A four-month-old infant was fatally shot in the occupied West Bank on Saturday, an incident that has drawn swift condemnation from the British government. The child, named Fatima al-Hawamdeh, was killed by a bullet to the head while travelling in a vehicle near the settlement of Beit El, north of Ramallah. The Israel Defense Forces (IDF) have confirmed that live fire was used during a pursuit of a vehicle suspected of throwing stones, but have not yet determined whether the bullet came from their forces or from Palestinian gunfire.

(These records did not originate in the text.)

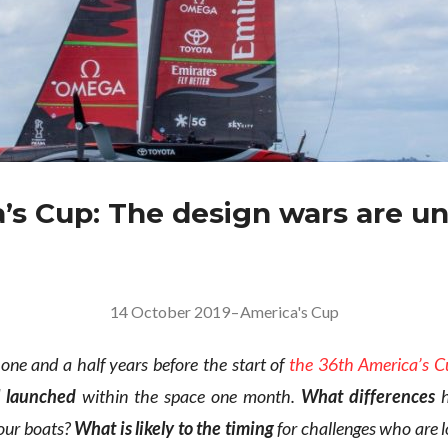
’s Cup: The design wars are u
14 October 2019
–
America's Cup
r one and a half years before the start of
the 36th America’s C
l launched
within the space one month.
What differences
h
our boats?
What is likely to the timing
for challenges who are l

Britain’s Foreign Secretary, David Lammy, has called for an urgent investigation and full accountability, describing the death as a “horrific and unjustifiable tragedy”. The Palestinian Authority has accused Israeli settlers and military of escalating violence in the region, while the IDF has launched an internal inquiry. This incident marks the first death of a baby this year in the West Bank, where 2023 has already seen more than 200 Palestinian fatalities, including 40 children, according to the United Nations.
The data suggest a clear pattern of increasing lethality in a territory where the average rate of child killings has risen by 35% since 2020. The physical reality is that a 4-month-old does not constitute a threat to armed soldiers. The physics of a bullet entering a skull at velocities exceeding 300 metres per second produces irreversible damage.

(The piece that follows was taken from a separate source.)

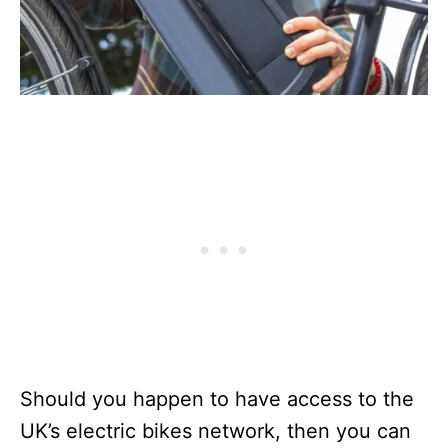
Should you happen to have access to the
UK’s electric bikes network, then you can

The biology of an infant brain, with its higher water content and softer cranial bone, offers even less resistance. This is not a matter of narrative. It is a matter of ballistics and anatomy.

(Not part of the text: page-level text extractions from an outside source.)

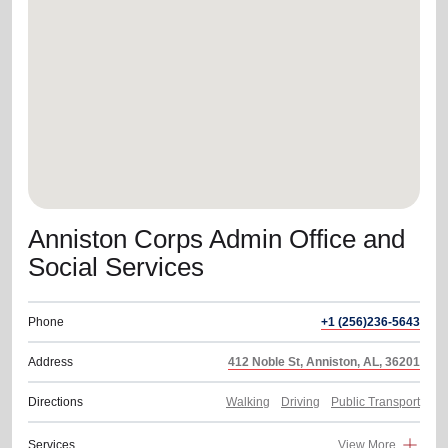
location_on
GO
Enter your ZIP code to continue to our donation site
to find local donation options for clothing, furniture,
and more.
Anniston Corps Admin Office and
Social Services
Phone
+1 (256)236-5643
Address
412 Noble St, Anniston, AL, 36201
Directions
Walking
Driving
Public Transport
Services
View More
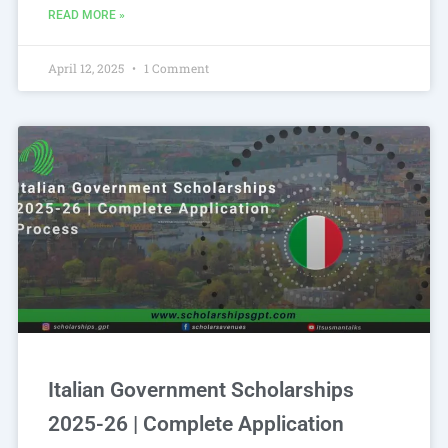
READ MORE »
April 12, 2025
1 Comment
Italian Government Scholarships
2025-26 | Complete Application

The British demand for accountability must therefore translate into forensic evidence: bullet trajectory, weapon registration, and chain of command. Without these, calls for justice remain mere words. The energy of this conflict continues to dissipate into the bodies of the innocent.
Thermodynamics demands that what goes in must come out. The kinetic energy of a bullet becomes thermal energy in tissue. And that heat vanishes, leaving only a cold corpse.
The world watches, but the numbers do not lie. Eleven children have been killed in the West Bank since January. The heat death of diplomacy proceeds apace.